The chilling murder of lawyer Michalis Zafeiropoulos, the successive “raids” conducted by anti-establishment group Rouvikonas – including one at the Spanish Embassy – an attack on a wheelchair-bound person who was speaking at an Athens university on volunteerism, and other such incidents – recent or older, of varying degrees of severity – show every single citizen what is wrong with Greek society. However dissimilar these incidents appear, they all stem from the growing audacity of criminals and reprobates.

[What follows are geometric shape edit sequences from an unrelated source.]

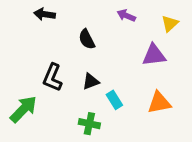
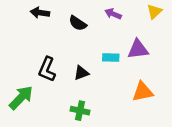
yellow triangle: (170, 23) -> (154, 11), moved
black semicircle: (87, 39) -> (78, 23), moved, turned -30
cyan rectangle: (114, 100) -> (111, 58), moved, turned -56

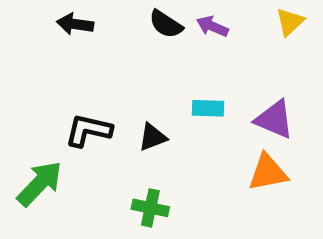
black semicircle: (78, 23) -> (166, 24), moved
purple triangle: (138, 49) -> (274, 119), moved, turned 30
black L-shape: (47, 69) -> (88, 130), turned 80

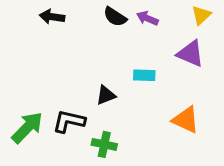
purple triangle: (274, 119) -> (190, 54), moved
black L-shape: (88, 130) -> (69, 121), moved
orange triangle: (268, 173) -> (186, 120), turned 36

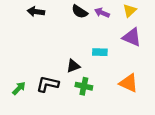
yellow triangle: (201, 15) -> (130, 11), moved
green arrow: (27, 128) -> (19, 88), size x0.6
green cross: (104, 144) -> (84, 86), moved

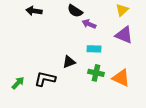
purple arrow: (102, 13) -> (89, 24), moved
green cross: (84, 86) -> (96, 73), moved

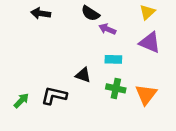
black triangle: (69, 62) -> (83, 75), turned 40
orange triangle: (121, 78) -> (146, 94), turned 42

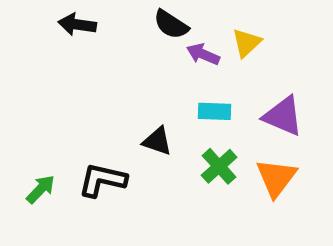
yellow triangle: (147, 12) -> (247, 43), moved
purple triangle: (150, 42) -> (283, 116), moved
green cross: (116, 88) -> (219, 166), turned 36

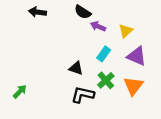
yellow triangle: (247, 43) -> (126, 31), moved
cyan rectangle: (214, 111) -> (104, 54), turned -56
black L-shape: (102, 180) -> (83, 95), moved

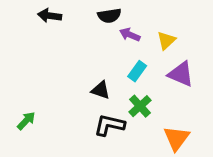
black semicircle: (83, 12) -> (109, 16), turned -42
orange triangle: (133, 86) -> (176, 138), moved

What is most worrying is that this prevalent sense that the rules have gone out the window, that citizens have no security and protection, that this thing poisoning daily life and rewarding forces that cultivate the fragmentation of society has the backing of a significant proportion of the citizenry who sympathize with lawbreakers. Sure, these lawbreakers have always been around, but now they have a government that was raised in the trenches of society and the support of a like-minded political environment.
There are obviously many causes behind the erosion of the social fabric and neither is it a one-track or recent phenomenon. It is, however, extremely significant and equally neglected. The person or persons who succeed in making citizens feel safer, who clean up notorious pockets of crime and clear universities of antisocial elements according to the letter of the law will be doing society a great service. Achieving this is a matter of political will and requires fortitude and a team of capable officials. Above all, it will take leadership.
Too many citizens feel that they are under siege and forced to tolerate all manner of violations of law and order. Too many people feel uncomfortable walking around many parts of the capital or parking their car at night. Suspicion and fear have altered the way we behave toward each other and this is the greatest victory of the enemies of the “system.” Between the anarchist playgrounds and organized crime there is a huge chunk made up of peace-loving citizens – and no one seems to care.